Tripura Road Transport Corporation
- Parent: Department of Transport, Tripura
- Founded: 1948
- Headquarters: Agartala and Tripura
- Service type: Local, Commuter, Contract, All-India
- Operator: Department of Transport, Govt. of Tripura
- Website: Tripura Road Transport Corporation

= Tripura Road Transport Corporation =

Government agency in Tripura, India

Tripura Road Transport Corporation (TRTC), is the government agency overlooking public road transport in Tripura, India.

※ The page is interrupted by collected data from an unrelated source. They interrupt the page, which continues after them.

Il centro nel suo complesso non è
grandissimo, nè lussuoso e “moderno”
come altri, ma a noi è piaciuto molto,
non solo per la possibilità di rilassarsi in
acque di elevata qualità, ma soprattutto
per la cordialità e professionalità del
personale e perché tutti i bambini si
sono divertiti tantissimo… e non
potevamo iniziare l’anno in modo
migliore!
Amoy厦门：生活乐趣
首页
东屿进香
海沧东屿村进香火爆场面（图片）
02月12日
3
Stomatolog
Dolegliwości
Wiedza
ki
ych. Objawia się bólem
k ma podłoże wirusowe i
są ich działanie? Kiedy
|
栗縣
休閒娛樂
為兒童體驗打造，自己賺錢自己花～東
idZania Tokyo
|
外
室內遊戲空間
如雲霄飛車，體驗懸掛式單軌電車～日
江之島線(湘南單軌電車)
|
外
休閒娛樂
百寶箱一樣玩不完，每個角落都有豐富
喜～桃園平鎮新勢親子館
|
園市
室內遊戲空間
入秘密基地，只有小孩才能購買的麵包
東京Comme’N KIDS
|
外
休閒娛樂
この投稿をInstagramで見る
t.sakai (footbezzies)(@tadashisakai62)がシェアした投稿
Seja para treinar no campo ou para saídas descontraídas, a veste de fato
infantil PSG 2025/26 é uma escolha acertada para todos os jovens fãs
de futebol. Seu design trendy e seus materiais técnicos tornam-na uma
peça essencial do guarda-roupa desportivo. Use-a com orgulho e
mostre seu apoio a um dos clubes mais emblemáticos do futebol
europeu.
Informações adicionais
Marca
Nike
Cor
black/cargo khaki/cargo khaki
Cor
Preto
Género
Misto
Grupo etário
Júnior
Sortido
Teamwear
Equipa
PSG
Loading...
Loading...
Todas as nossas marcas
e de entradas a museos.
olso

The transport department of Tripura, a public undertaking, is considered eligible under the provisions of the 2005 Right to Information Act. It is the only government body responsible for all transport-related issues and manages numerous areas. The headquarters is located in the western districts of Tripura, housing the office of the joint transport commissioner, with additional offices situated in the northern, southern, and Dhalai regions. The main branch office is in Dharmanagar. Another unit is at Churaibari Gate, primarily responsible for inspecting all vehicles passing through that road for toll tax.

==Administration==
TRTC is governed by the transport minister of Tripura. The departmental commissioner, respective secretary, and other officers of that particular section head the jurisdiction and operations fully. As the government, higher authorities control every function and they form the regulations. They have also formed different acts for the better running the transport system, which are: State Transport and regional Authority of transport, Motor vehicle, Transport Corporation.

Apart from making decisions as to the movement of the vehicle, they also handle development issues, which include building roads, installing street lights, and handling all management functions.

==Hiring of buses==
TRTC also hires buses and taxis at varying rates.